Our modern cardiac monitor indicated that her heart was beating erratically and very fast. At the time we didn’t carry any drugs that would fix it. As Mary/”Candi” understood, a dramatic jolt of electricity was the only thing we could do. But we did have some drugs that would help our patient with the pain of the procedure. We just had to call our MD to get approval.

“Bambi” waved over to the phone on the desk and told me I could use it to make the call. She went over to help “Candi” put her stuff back into her purse without telling me about the numerous assortment of buttons on the phone. It was hard to stifle a laugh as we watched her try to wrestle that dildo back into the overflowing purse. My partner turned his head as he attempted the easier job of starting an IV. Making the phone call turned out to be far more challenging.

For the youngsters who have never used a landline I’ve provided this video:

I had some difficulty figuring out how to get an outside line with their phone. I couldn’t find a button that produced a dial tone so I started randomly hitting each one. It seemed that each button I tried gave me access to the phone calls being made from the cubicles around me. Each call I inadvertently eavesdropped on was long past any foreplay discussion and some involved heavy moaning. It was rather eye-opening conversation and when “Bambi” noticed my reactions as I quickly hit other buttons, she stepped in to assist me.

Laughing, she explained that we were in a “Quality Control Cubicle” and a regular assignment at this office was listening in on phone calls. “If the customers only knew…” she said.

With her assistance I was able to get in touch with our telemetry doctor who gave us permission to use Valium to sedate Ms. Robles. He and I both expressed some concern over the procedure we were going to do, given the overall precarious health of the patient, but the MD admitted there was no other option. The patient, herself, wasn’t the least bit worried, however.

“Bring it on, I’m ready!” she said, loud enough for the MD to hear.

“Looks like everything will be fine,” he told me.

Cardioversion is a heart-stopping experience, quite literally for the patient, but also for paramedic caregivers as well. After you sedate the patient and charge up the machine, there’s usually a bit of apprehension before hitting the button that will deliver a few joules of electricity through the benign-looking pads we use now, instead of the familiar paddles seen on screens large and small. Interrupting the abnormal electrical activity going on in someone’s heart carries the risk of stopping it permanently. It has never happened for me yet, at least in someone who was sitting and talking to me, but there’s a first time for everything.

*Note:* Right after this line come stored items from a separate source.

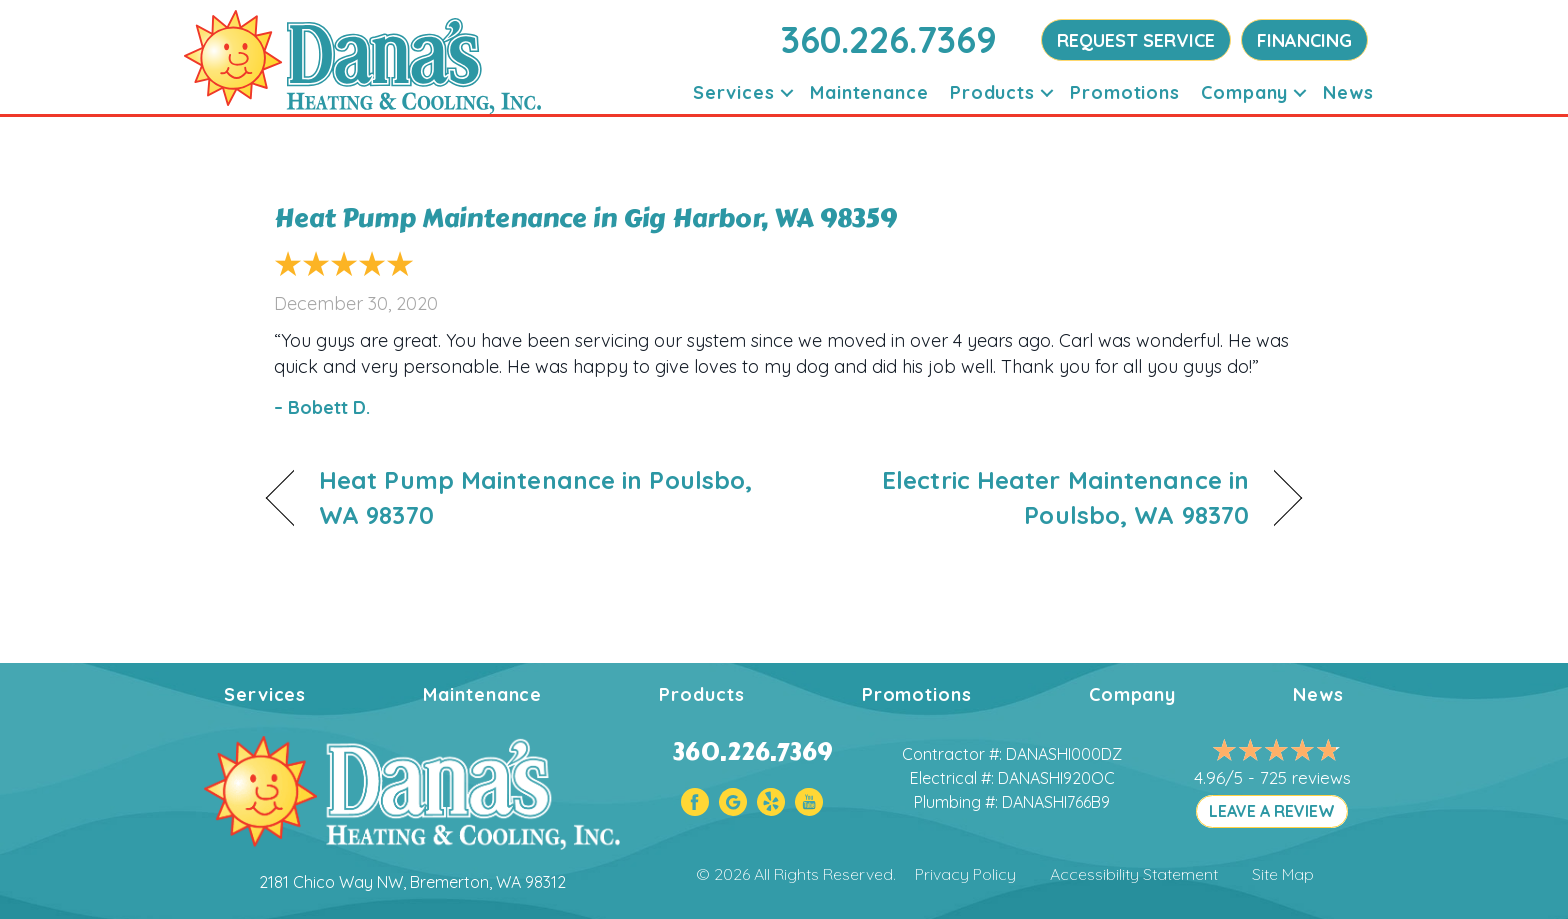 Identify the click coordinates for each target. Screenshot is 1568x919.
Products (992, 92)
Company (1244, 92)
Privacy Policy (965, 874)
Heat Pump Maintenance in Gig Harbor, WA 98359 (585, 218)
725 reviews (1305, 777)
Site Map (1283, 874)
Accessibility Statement (1134, 874)
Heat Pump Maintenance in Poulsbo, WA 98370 (535, 497)
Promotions (1125, 92)
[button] (787, 92)
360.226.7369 (889, 39)
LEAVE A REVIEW (1272, 811)
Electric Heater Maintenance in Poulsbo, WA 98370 (1032, 497)
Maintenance (869, 92)
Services (734, 92)
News (1348, 92)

In the case of Mary Robles, sending those 100 joules of electricity to her heart did nothing but cause her to utter a loud, prolonged, moaning-type of yell, which fit in quite well with her current surroundings. I’m sure the soundproofing material of those cubicle walls did nothing to block the sound to her fellow moaners nearby. Except Mary/”Candi” wasn’t faking it, this time.

Her heart went right back to the very fast, erratic, and inefficient way it had been beating before. This meant we would be pushing that button again, this time with a slightly higher dose of electricity.

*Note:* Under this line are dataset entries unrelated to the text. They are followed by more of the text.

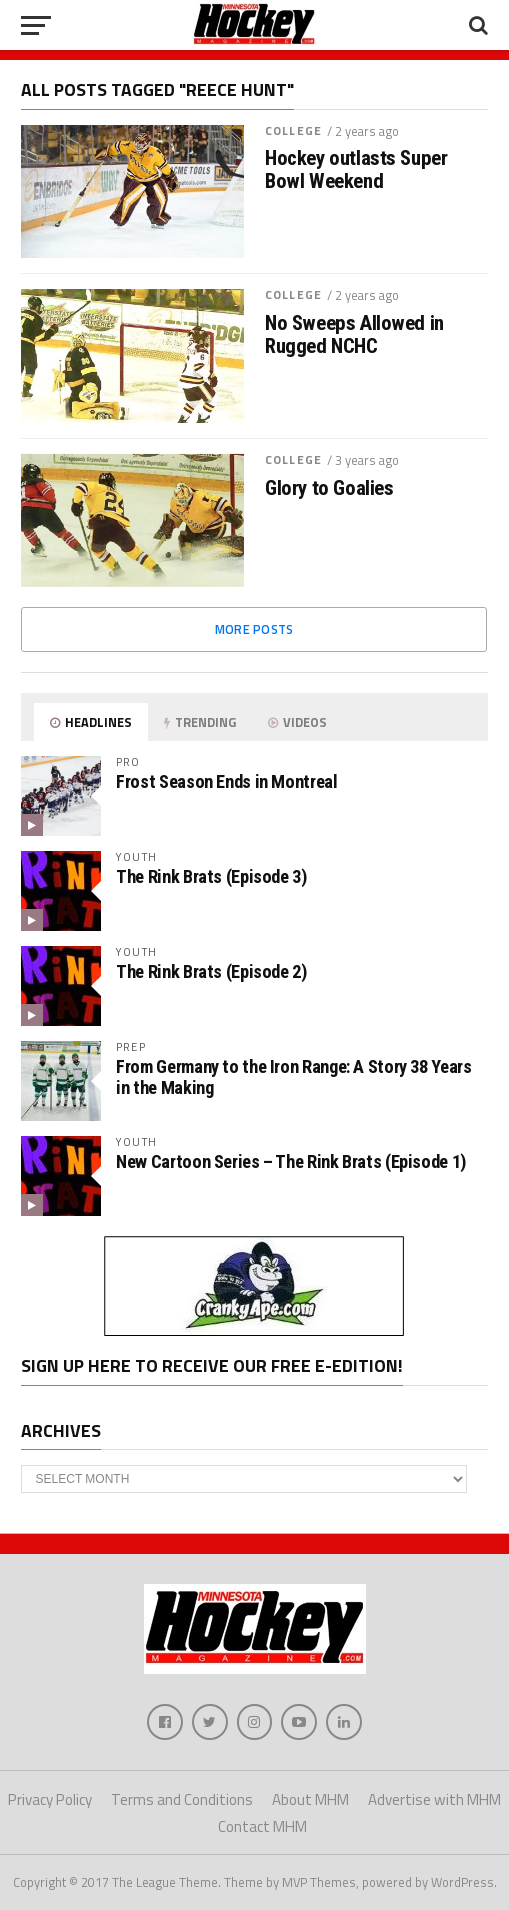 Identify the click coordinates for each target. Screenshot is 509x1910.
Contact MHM (262, 1826)
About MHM (310, 1799)
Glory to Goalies (329, 488)
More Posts (254, 629)
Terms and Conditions (182, 1799)
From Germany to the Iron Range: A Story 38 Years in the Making (293, 1076)
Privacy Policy (50, 1799)
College (293, 130)
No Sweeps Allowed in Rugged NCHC (354, 335)
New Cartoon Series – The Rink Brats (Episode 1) (291, 1161)
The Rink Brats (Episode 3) (211, 876)
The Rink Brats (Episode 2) (211, 971)
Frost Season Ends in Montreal (226, 781)
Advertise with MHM (434, 1799)
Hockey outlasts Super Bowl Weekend (356, 170)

Our patient was unfazed. “Fire away!” she said after we shot her up with another round of Valium.

We were far more nervous than Ms. Robles when we pushed the button a second time. Once again, we delivered the jolt which brought forth another yelling type of moan. It was also followed with a relieved kind of “Whew!”

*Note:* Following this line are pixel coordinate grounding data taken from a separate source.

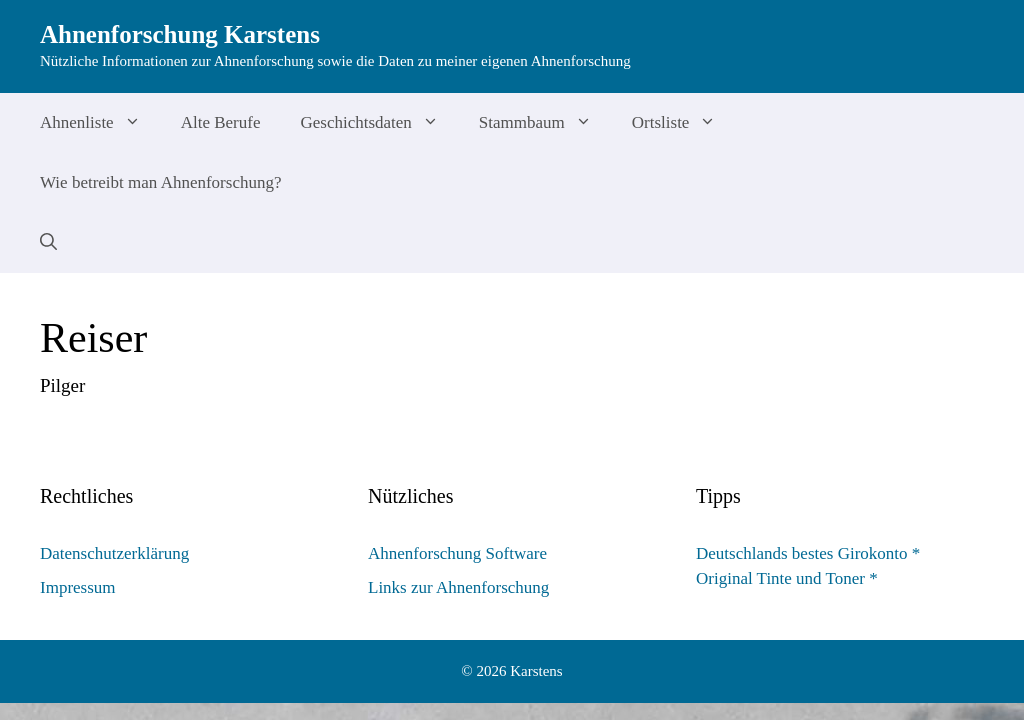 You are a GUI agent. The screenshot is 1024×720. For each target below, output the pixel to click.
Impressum (78, 587)
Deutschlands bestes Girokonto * (808, 553)
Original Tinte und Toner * (787, 578)
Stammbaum (545, 123)
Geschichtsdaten (379, 123)
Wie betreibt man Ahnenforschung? (161, 182)
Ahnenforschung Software (457, 553)
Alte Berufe (221, 122)
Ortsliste (684, 123)
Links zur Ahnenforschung (458, 587)
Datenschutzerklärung (114, 553)
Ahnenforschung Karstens (180, 34)
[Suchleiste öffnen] (48, 243)
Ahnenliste (100, 123) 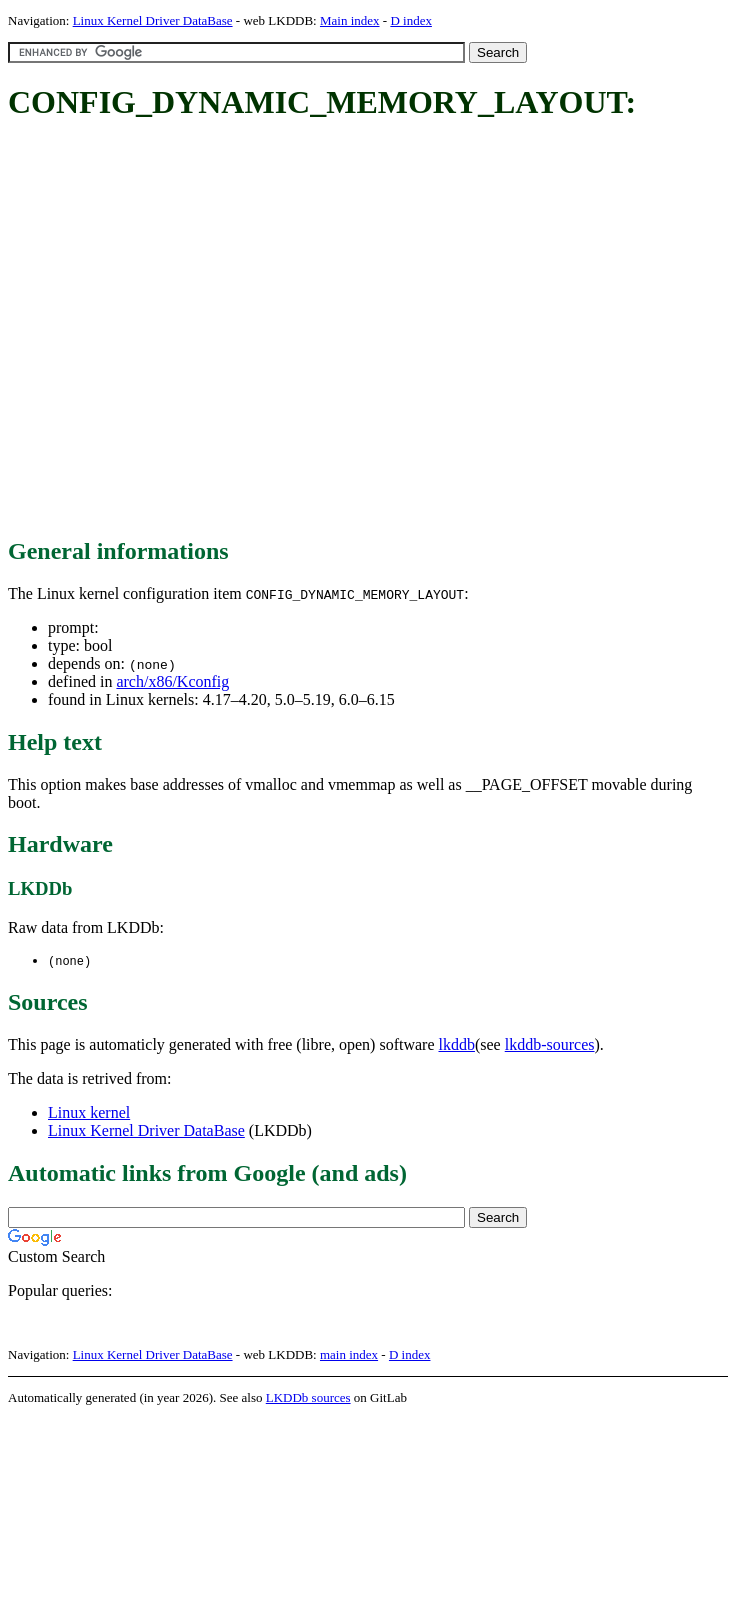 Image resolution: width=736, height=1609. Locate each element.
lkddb (457, 1045)
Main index (350, 20)
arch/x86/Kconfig (172, 681)
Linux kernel (89, 1113)
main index (349, 1355)
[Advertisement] (187, 330)
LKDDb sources (308, 1398)
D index (411, 20)
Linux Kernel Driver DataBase (153, 20)
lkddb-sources (550, 1045)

We all carefully watched the monitor with anticipation. Thankfully the jumbled electrical patterns organized themselves into a regular rhythm. Our patient knew what this meant even before we told her and she raised her arms and yelled a triumphant, “YES!”

She told us she felt much better and her vital signs reflected it as well. As she grabbed her prosthetic leg she told me that losing her leg made her better at her job. I gave a confused look and she just smiled. I still wonder what that meant.

As we headed to the hospital, she told me that many of the employees there were customers of hers. I asked her how she knew but she just gave me another wink and a smile.